Stored records
◆ ◆ ◆
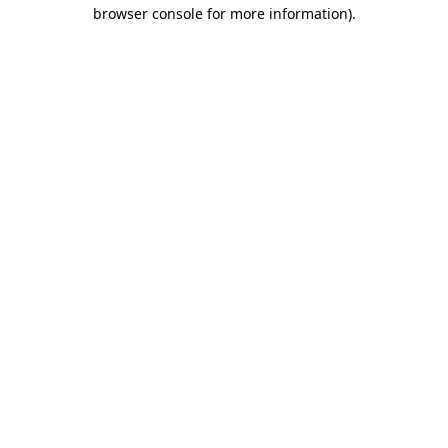
browser console for more information)
.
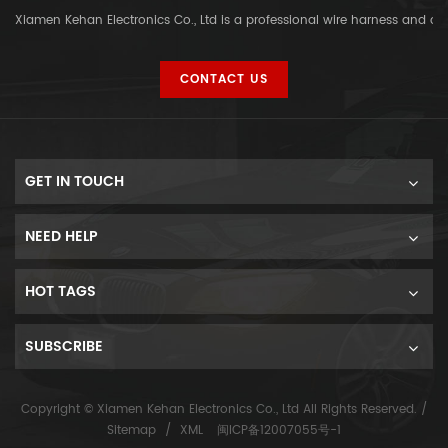
Xiamen Kehan Electronics Co., Ltd is a professional wire harness and c
CONTACT US
GET IN TOUCH
NEED HELP
HOT TAGS
SUBSCRIBE
Copyright © Xiamen Kehan Electronics Co., Ltd All Rights Reserved. /
Sitemap
/
XML
闽ICP备12007055号-1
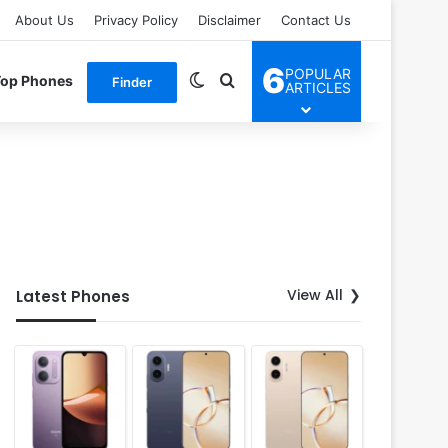
About Us
Privacy Policy
Disclaimer
Contact Us
6
POPULAR
Switch skin
Search for
Top Phones
Finder
ARTICLES
View All
Latest Phones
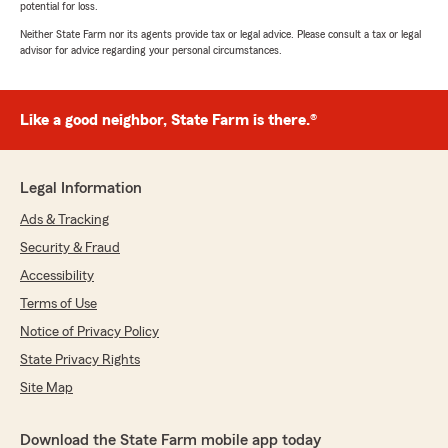
potential for loss.
Neither State Farm nor its agents provide tax or legal advice. Please consult a tax or legal
advisor for advice regarding your personal circumstances.
Like a good neighbor, State Farm is there.®
Legal Information
Ads & Tracking
Security & Fraud
Accessibility
Terms of Use
Notice of Privacy Policy
State Privacy Rights
Site Map
Download the State Farm mobile app today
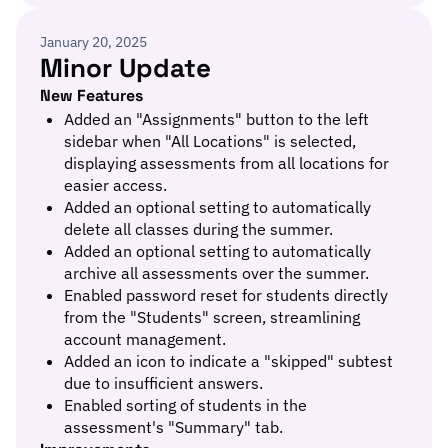
January 20, 2025
Minor Update
New Features
Added an "Assignments" button to the left
sidebar when "All Locations" is selected,
displaying assessments from all locations for
easier access.
Added an optional setting to automatically
delete all classes during the summer.
Added an optional setting to automatically
archive all assessments over the summer.
Enabled password reset for students directly
from the "Students" screen, streamlining
account management.
Added an icon to indicate a "skipped" subtest
due to insufficient answers.
Enabled sorting of students in the
assessment's "Summary" tab.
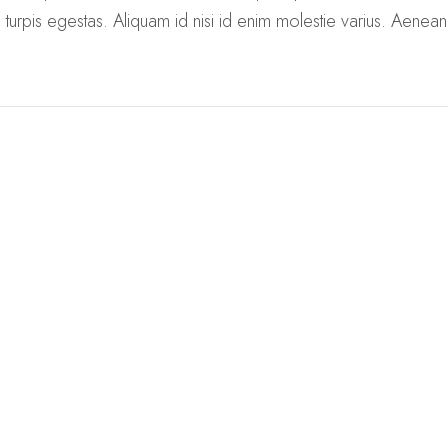
turpis egestas. Aliquam id nisi id enim molestie varius. Aenea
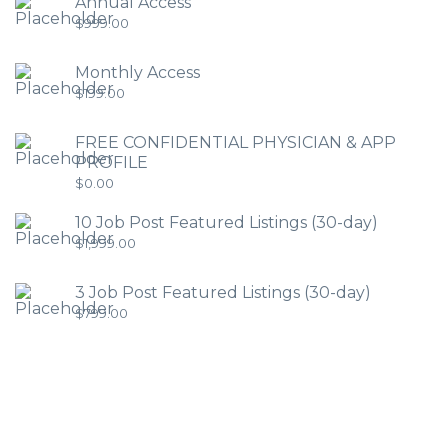
Annual Access
$
999.00
Monthly Access
$
199.00
FREE CONFIDENTIAL PHYSICIAN & APP
PROFILE
$
0.00
10 Job Post Featured Listings (30-day)
$
1,999.00
3 Job Post Featured Listings (30-day)
$
799.00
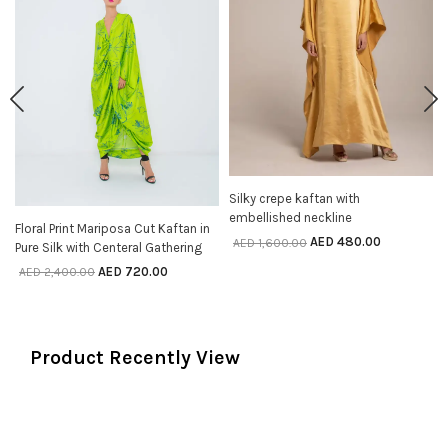
Silky crepe kaftan with
SELECT OPTIONS
embellished neckline
Floral Print Mariposa Cut Kaftan in
SELECT OPTIONS
AED
480.00
AED
1,600.00
Pure Silk with Centeral Gathering
AED
720.00
AED
2,400.00
Product Recently View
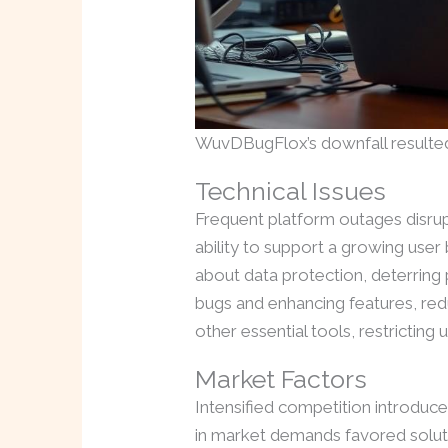
WuvDBugFlox’s downfall resulted
Technical Issues
Frequent platform outages disrup
ability to support a growing use
about data protection, deterring
bugs and enhancing features, reduc
other essential tools, restricting 
Market Factors
Intensified competition introduce
in market demands favored soluti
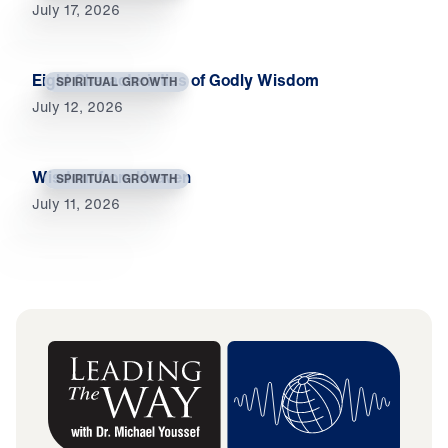
July 17, 2026
Eight Characteristics of Godly Wisdom
SPIRITUAL GROWTH
July 12, 2026
Wisdom from Heaven
SPIRITUAL GROWTH
July 11, 2026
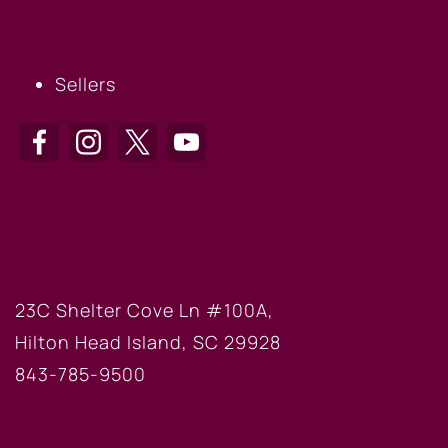
SELLERS
Sellers
HILTON HEAD OFFICE
23C Shelter Cove Ln #100A,
Hilton Head Island, SC 29928
843-785-9500
BLUFFTON OFFICE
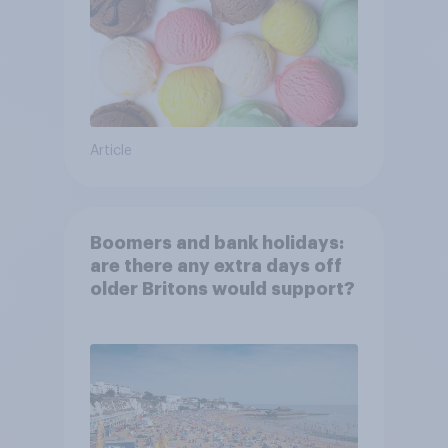
Article
Boomers and bank holidays:
are there any extra days off
older Britons would support?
◆ ◆ ◆
▸ **Task objective**:
Nothing but a number should be given: how many lines in the records hold the word "Xiamen".

▸ **Expected answer**:
2